Work item: Print, exactly as given, each line of the data from the line containing "julio 21, 2020" up to and including its last line.
◆ ◆ ◆ ◆ ◆ ◆ ◆
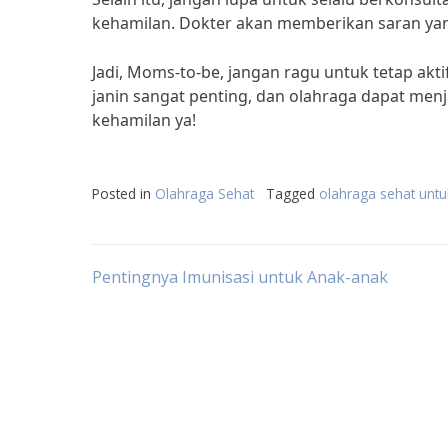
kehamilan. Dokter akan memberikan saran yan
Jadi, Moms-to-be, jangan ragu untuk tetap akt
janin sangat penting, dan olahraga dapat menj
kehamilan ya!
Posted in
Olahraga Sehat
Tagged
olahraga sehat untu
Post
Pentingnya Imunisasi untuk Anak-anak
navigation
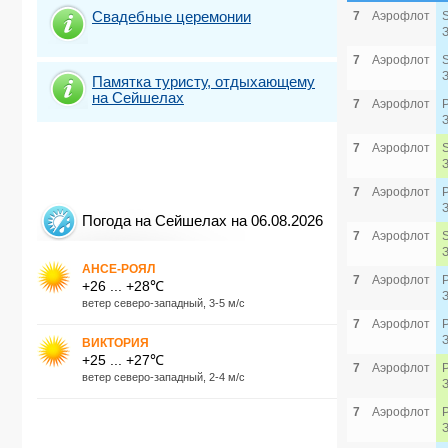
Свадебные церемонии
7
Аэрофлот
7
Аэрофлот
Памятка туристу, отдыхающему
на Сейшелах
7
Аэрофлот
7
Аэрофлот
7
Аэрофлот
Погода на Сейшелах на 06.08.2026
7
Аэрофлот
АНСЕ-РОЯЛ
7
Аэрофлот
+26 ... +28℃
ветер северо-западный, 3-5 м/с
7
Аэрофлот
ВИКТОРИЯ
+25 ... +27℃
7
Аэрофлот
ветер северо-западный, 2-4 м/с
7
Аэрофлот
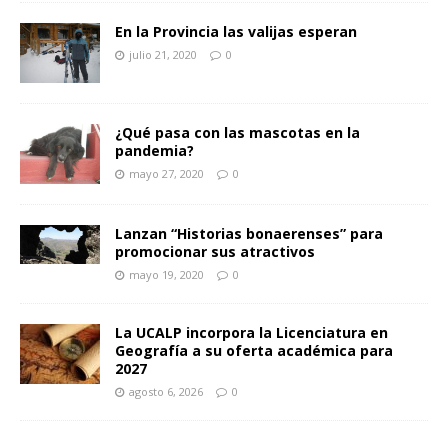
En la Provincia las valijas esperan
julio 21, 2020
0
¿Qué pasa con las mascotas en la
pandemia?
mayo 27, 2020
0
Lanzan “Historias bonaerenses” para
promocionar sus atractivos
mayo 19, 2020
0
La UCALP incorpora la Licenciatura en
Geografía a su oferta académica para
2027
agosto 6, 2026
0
◆ ◆ ◆ ◆ ◆ ◆ ◆
Answer to this exercise:
julio 21, 2020
0
¿Qué pasa con las mascotas en la
pandemia?
mayo 27, 2020
0
Lanzan “Historias bonaerenses” para
promocionar sus atractivos
mayo 19, 2020
0
La UCALP incorpora la Licenciatura en
Geografía a su oferta académica para
2027
agosto 6, 2026
0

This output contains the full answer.